Ugwu nodded.  He had never thought that it was.  (425)

This scene succinctly and accurately declares a truth that should have been acknowledged long ago.  It is a truth that is always forgotten in war, for the conqueror always writes history.  Yet the story isn’t theirs to tell, and in a larger sense, Adichie is establishing her own right to tell the stories of her country, a right that she shouldn’t have to establish.

Her character, Ugwu, then writes feverishly of his survival of conscription, famine, and the guilt of his conscience.  As a reader, I was moved by this symbolism.  Of course a Nigerian boy who survived the war should be the one to write the book, not a white, British outsider who fancies himself a writer.  However, Richard is not all bad.  He becomes fluent in Igbo, has an interest in Igbo art, and of course becomes Kainene’s companion.

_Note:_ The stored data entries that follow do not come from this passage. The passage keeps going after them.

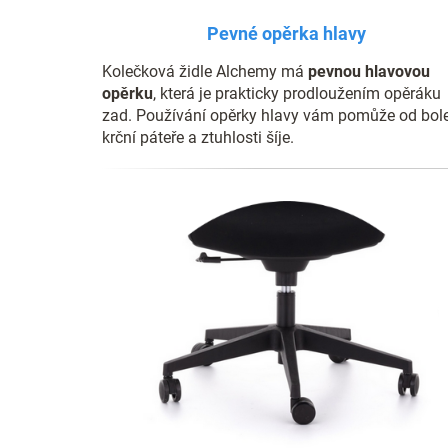
Pevné opěrka hlavy
Kolečková židle Alchemy má
pevnou hlavovou
opěrku
, která je prakticky prodloužením opěráku
zad. Používání opěrky hlavy vám pomůže od bole
krční páteře a ztuhlosti šíje.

However, early depictions of this relationship portray him as impotent, just more of a metaphor for colonialism and its usefulness (which is to say not at all) in modern Nigeria.

The inspiration for Ugwu happens to be Frederick Douglass, an American slave who educated himself and earned the right to be free.  Douglass established a successful newspaper and his memoirs are a true inspiration.  Ugwu finds The Narrative of the Life of Frederick Douglass and reads it over and over again during his forced service in the Biafran army.  Douglass is his model, and although Douglass is not Nigerian, Douglass is a man who overcame much opposition in the face of oppression.  Douglass is an excellent model for young Ugwu, and because I have been moved by Douglass’s writings, I easily understood why Ugwu would be, too.  He even becomes angry when a fellow soldier rips parts of the book, for the book has become a part of him.  And in a larger sense, books become a lifeline for many of the characters during war.  Olanna is relieved to get a copy of Pride and Prejudice during their time in exile.

Half of a Yellow Sun is not for everybody.  There is a lot of sex, although it is not graphic.  There’s also a lot of disturbing violence, including rape, severed heads, bombs, air raids, starvation, illness, disease, adultery, the stark reality of refugee camps, explosions, and burned books.  But it is a novel about civil war, so all of this is necessary and realistic to the vision of the story.

In addition to the war chapters of the novel, Adichie writes about peacetime leading up to the war.  She explores themes of wealth, education, poverty, family, sibling strife, forgiveness (described as swallowing “a sparkling sliver of light” (345)), religion, tribal traditions, ignorance, cooking, love, relationships, academia, poetry, music, crime, privilege, ethnic strife, race, colonialism, politics, modernity, and feminism.  (Aunty Ifeka says, “You must never behave as if your life belongs to a man . . . Your life belongs to you and you alone” (226).)  I could go on and on.  This book is about everything, similar to George Eliot’s Middlemarch, and it is truly a literature about Nigeria and for Nigeria, which is why the symbolism of Ugwu writing the story of his country’s war is so poignant.  Ugwu’s actions are Adichie’s actions.

I can’t wait to read her first book, Purple Hibiscus, which was shortlisted for the Orange Prize for Fiction in 2004 and won The Commonwealth Writers’ Prize in 2005 for the Africa category and the overall category.  She’s a talented young novelist and storyteller, and I anticipate having my one story of Africa expanded by her insightful work.  I’m a better person for having discovered her.